Justices to Hear Case on Withheld Evidence

December 15, 2016

by Adam Liptak

WASHINGTON — The Supreme Court on Wednesday agreed to decide whether the convictions of seven defendants in a notorious 1984 murder must be set aside because prosecutors withheld evidence about another suspect. The court also said it would hear a case on the consequences of bad legal advice about whether a criminal conviction would lead to deportation.

The defendants in the murder case, almost all teenagers at the time, were prosecuted for sexually assaulting and killing Catherine Fuller, 48. Prosecutors presented no physical evidence, relying on eyewitness testimony.

Twenty-five years after the trial, in 2010, lawyers for the defendants sought to reopen the case, saying their convictions had been tainted by violations of Brady v. Maryland, a 1963 Supreme Court decision that required prosecutors to turn over favorable evidence to the defense. They said prosecutors had withheld several kinds of evidence, most notably about another suspect, James McMillan.

After Ms. Fuller’s murder but before the trial, Mr. McMillan was arrested and later convicted on charges of robbing and assaulting two other middle-aged women in the neighborhood. Several years later, Mr. McMillan was convicted of sexually assaulting and murdering a woman in 1992, a few blocks from the alley where Ms. Fuller was killed.

Last year, the District of Columbia Court of Appeals declined to reopen the 1984 case, reasoning that Mr. McMillan’s later, similar crimes were irrelevant to what prosecutors should have disclosed before the defendants’ trial. The 1992 murder, the court said, had “no bearing on the question of the materiality of any evidence that the government actually did withhold from the defense.” The courts are divided over whether such after-the-fact evidence can shed light on the importance of information withheld by prosecutors.

In urging the Supreme Court not to grant review in the cases, Turner v. United States, No. 15-1503, and Overton v. United States, No. 15-1504, prosecutors said they could not have predicted the 1992 murder at the time of the 1985 trial. “A Brady violation cannot be predicated on the government’s failure to do the impossible and disclose evidence that does not yet exist,” the wrote, quoting from the appeals court decision.

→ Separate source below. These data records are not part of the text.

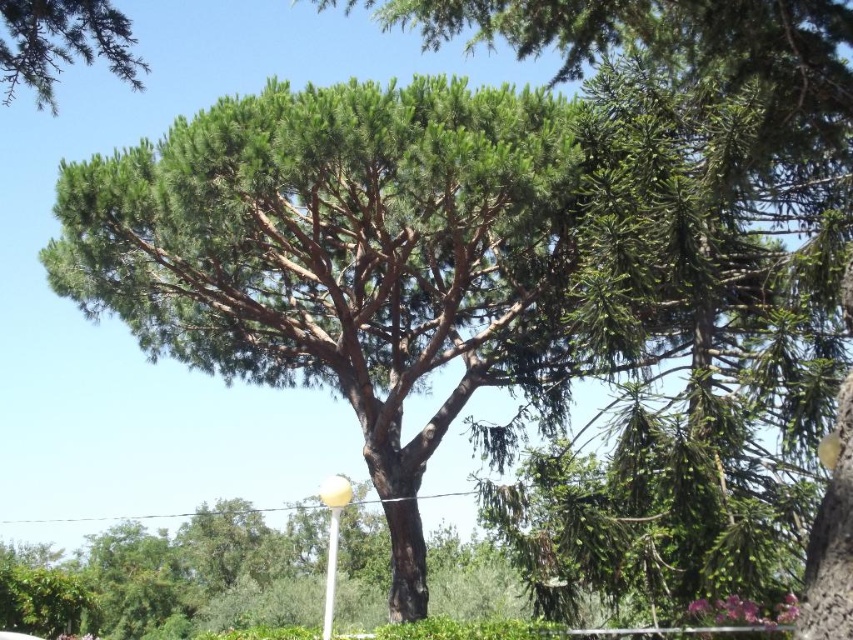 Measure the distance between green leafy tree at center and green needle-like at upper left.

green leafy tree at center is 6.19 meters from green needle-like at upper left.

Between green leafy tree at center and green needle-like at upper left, which one is positioned lower?

green leafy tree at center is below.

What do you see at coordinates (343, 256) in the screenshot? The width and height of the screenshot is (853, 640). I see `green leafy tree at center` at bounding box center [343, 256].

At what (x,y) coordinates should I click in order to perform the action: click on green leafy tree at center. Please return your answer as a coordinate pair (x, y). Looking at the image, I should click on (343, 256).

Between green needle-like at center and green needle-like at upper left, which one appears on the left side from the viewer's perspective?

green needle-like at upper left

Is green needle-like at center positioned before green needle-like at upper left?

Yes, green needle-like at center is closer to the viewer.

Does point (845, 106) come in front of point (126, 28)?

No, (845, 106) is further to viewer.

This screenshot has width=853, height=640. What are the coordinates of `green needle-like at center` in the screenshot? It's located at (782, 44).

Which is more to the left, green leafy tree at center or green needle-like at center?

green leafy tree at center

Where is `green leafy tree at center`? Image resolution: width=853 pixels, height=640 pixels. green leafy tree at center is located at coordinates 343,256.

The case concerning legal advice involves Jae Lee, who moved to the United States from South Korea with his family in 1982, when he was 13. After graduating from high school in New York, he moved to Memphis, where he became a restaurateur and a small-time drug dealer. He was a lawful resident but not a citizen.

Mr. Lee was prosecuted for possessing the drug ecstasy with the intent to distribute it, and his lawyer urged him to plead guilty in exchange for a lighter sentence. The lawyer falsely told Mr. Lee that he would not be subject to deportation after he served his sentence, which turned out to be a year and a day.

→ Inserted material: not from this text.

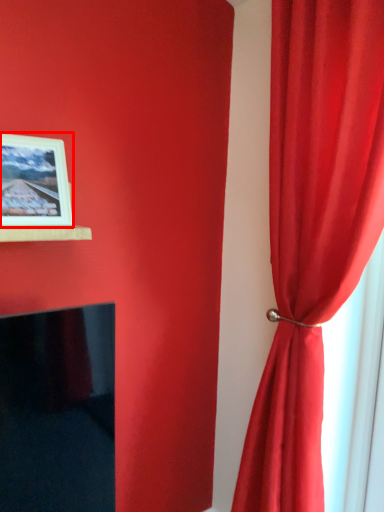 Question: From the image, what is the correct spatial relationship of picture frame (annotated by the red box) in relation to curtain?

Choices:
 (A) left
 (B) right

Answer: (A) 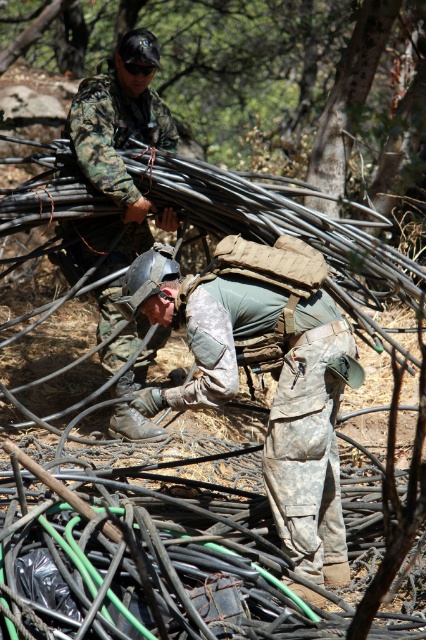 You are a soldier in the forest and you see a point at coordinates (276, 385). What object is this point located on?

On learning the truth, Mr. Lee filed a motion to vacate his conviction, arguing that he had received ineffective assistance of counsel.

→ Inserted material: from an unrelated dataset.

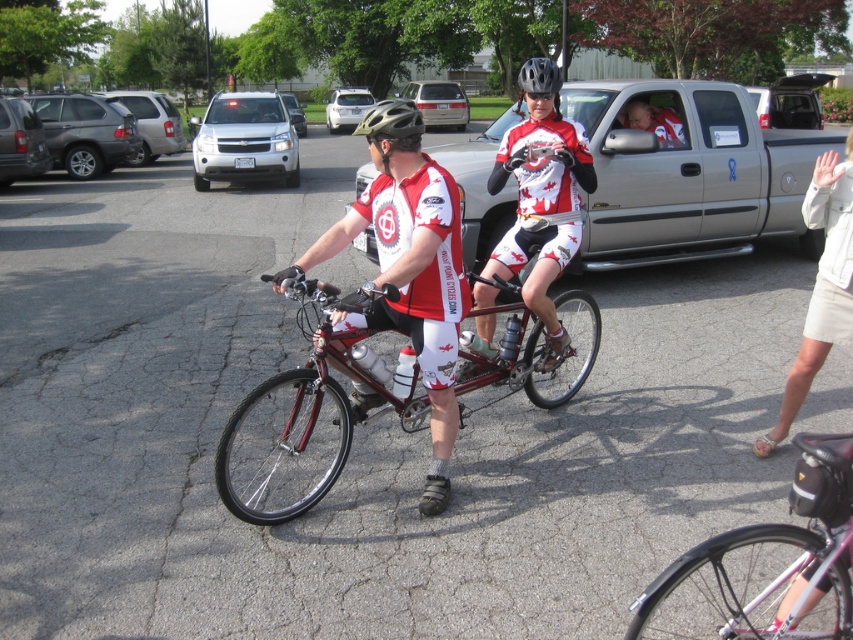 You are a delivery driver who needs to park your vehicle between the matte silver suv at left and the silver metallic van at center. Given that the space between them is 3 meters wide, and your delivery van is 2.8 meters wide, can you safely park your vehicle in that space?

The space between the matte silver suv at left and the silver metallic van at center is 3 meters wide. Since your delivery van is 2.8 meters wide, which is narrower than the available space, you can safely park your vehicle in that space.

You are a delivery driver who needs to park your car between the matte silver suv at left and the silver metallic van at center. Can you safely park your car there?

The matte silver suv at left is closer to the viewer than the silver metallic van at center, so there is a distance between them. However, without knowing the exact space available, it is difficult to determine if your car can fit. Please check the available space before attempting to park.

In 2010, the Supreme Court ruled that lawyers for people thinking of pleading guilty to a crime must advise their clients who are not citizens about the possibility that they will be deported.

In Mr. Lee’s case, the United States Court of Appeals for the Sixth Circuit said he had suffered no prejudice, as the correct legal advice would not have helped him. Had he gone to trial, the court said, he would have lost and still have been deported.

“It is unclear to us why it is in our national interests — much less the interests of justice — to exile a productive member of our society to a country he hasn’t lived in since childhood for committing a relatively small-time drug offense,” Judge Alice M. Batchelder wrote for the court. “But our duty is neither to prosecute nor to pardon; it is simply to say ‘what the law is,’ ” she added, quoting Marbury v. Madison.